Tampaknya, juristocracy ini merupakan tren baru dalam politik kebijakan legislasi di Indonesia, di mana seharusnya terhadap produk legislasi yang menuai resistensi publik bisa diselesaikan melalui instrumen kekuasaan politik Presiden untuk menarik kembali RUU yang diajukan ke DPR saat pembahasan karena mendapat respons negatif publik. Namun, Presiden memilih melakukan ”manuver” dengan memanfaatkan instrumen demokrasi, yakni MK, untuk menguji pertentangan UU dengan konstitusi.
Namun, Presiden memilih melakukan ”manuver” dengan memanfaatkan instrumen demokrasi, yakni MK, untuk menguji pertentangan UU dengan konstitusi.

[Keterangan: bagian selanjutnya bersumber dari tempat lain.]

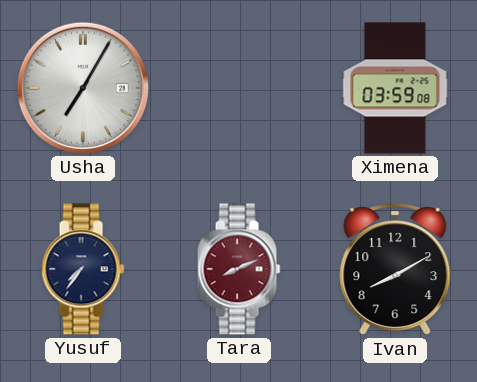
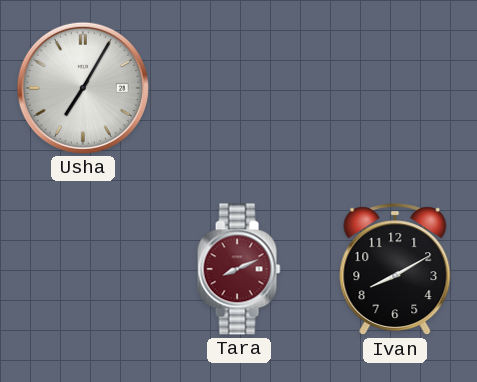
Ximena: 03:59 -> none
Yusuf: 7:36 -> none
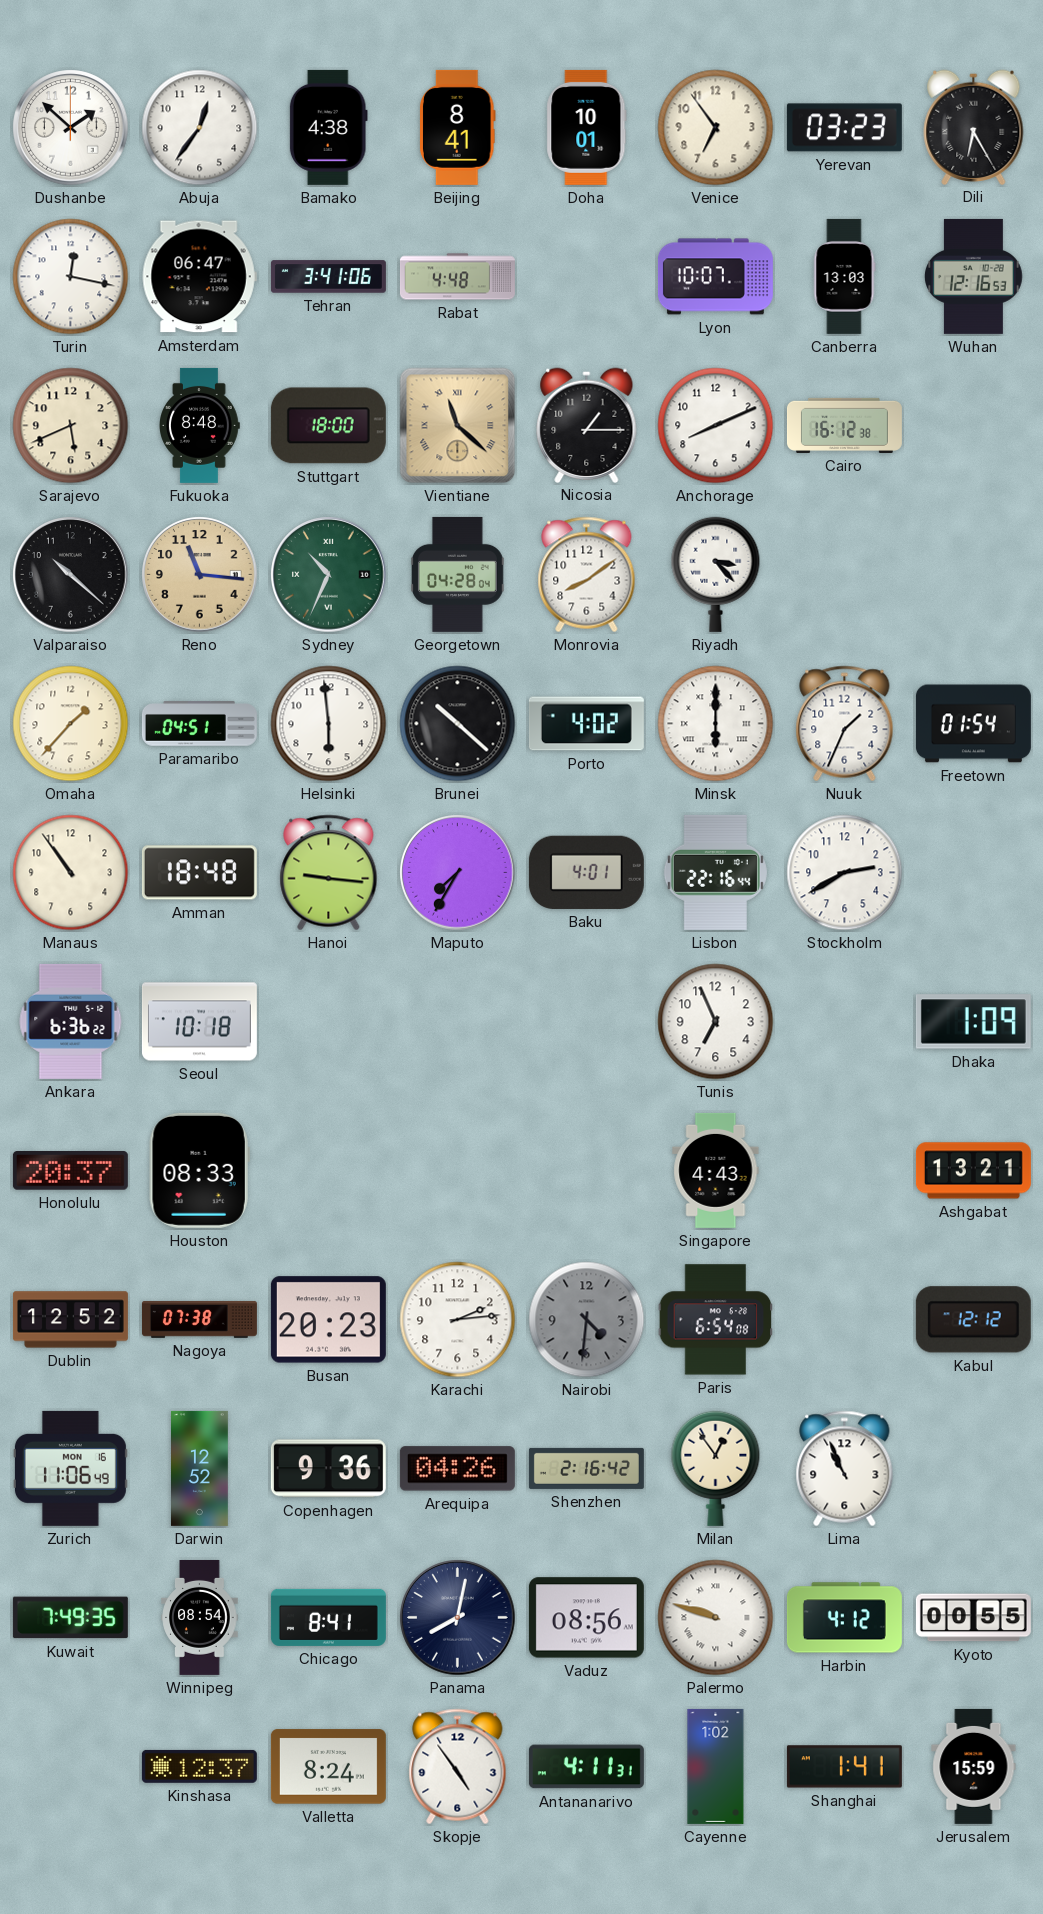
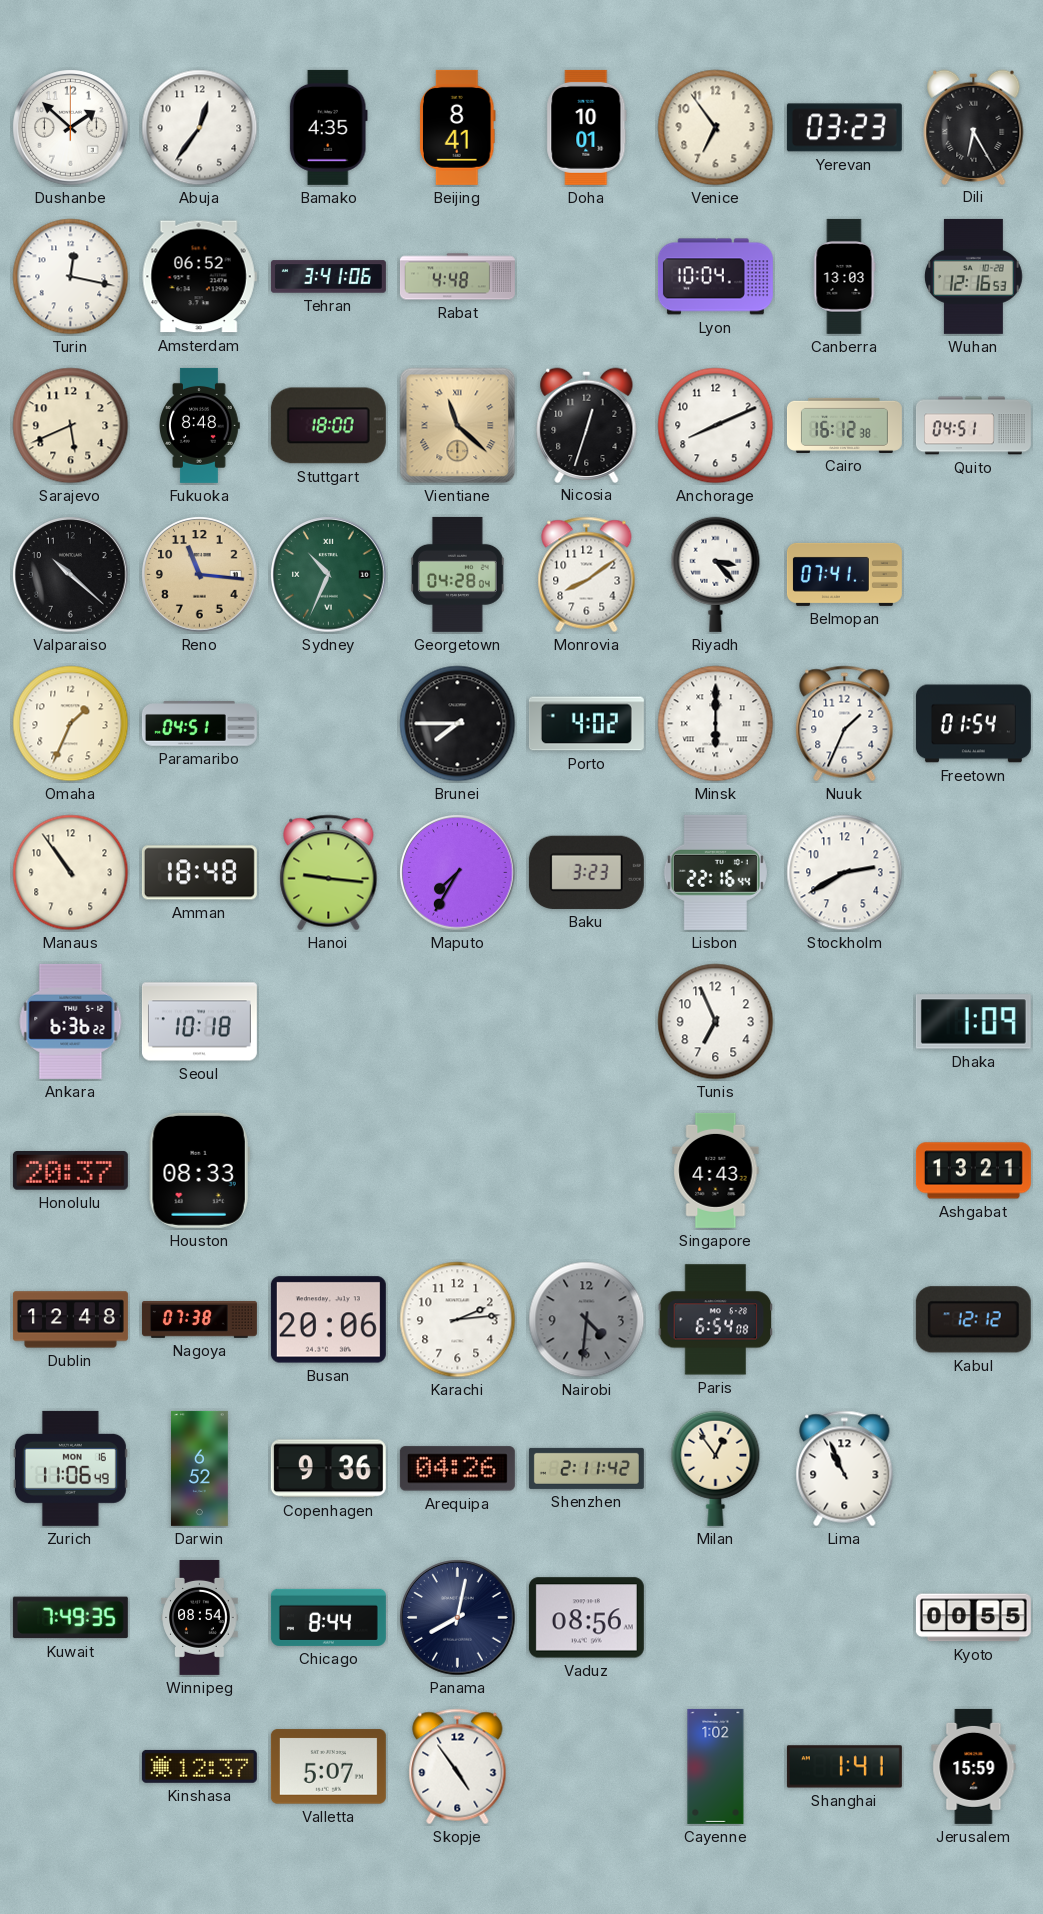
Bamako: 4:38 -> 4:35
Amsterdam: 06:47 -> 06:52
Lyon: 10:07 -> 10:04
Nicosia: 1:15 -> 12:33
Quito: none -> 04:51
Belmopan: none -> 07:41
Omaha: 1:37 -> 1:34
Helsinki: 5:59 -> none
Brunei: 10:22 -> 7:45
Baku: 4:01 -> 3:23
Dublin: 12:52 -> 12:48
Busan: 20:23 -> 20:06
Darwin: 12:52 -> 6:52
Shenzhen: 2:16 -> 2:11
Chicago: 8:41 -> 8:44
Palermo: 9:48 -> none
Harbin: 4:12 -> none
Valletta: 8:24 -> 5:07
Antananarivo: 4:11 -> none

Pilihan Presiden mengalihkan masalah kontroversial pada pengadilan tampaknya bukan kebetulan, melainkan sebuah kesengajaan untuk meminimalkan risiko penolakan terhadap kebijakan legislasi oleh masyarakat yang dapat memengaruhi penilaian buruk terhadap kinerja Presiden dan kelak akan dapat menjaga posisi aman dalam menjalankan pemerintahan. Dengan demikian, sebenarnya MK tengah memainkan posisi sebagai tameng mengamankan kekuasaan Presiden.
Untuk kepentingan ini, jauh sebelumnya Presiden telah memberikan hadiah berupa revisi UU MK yang substansinya menguntungkan MK.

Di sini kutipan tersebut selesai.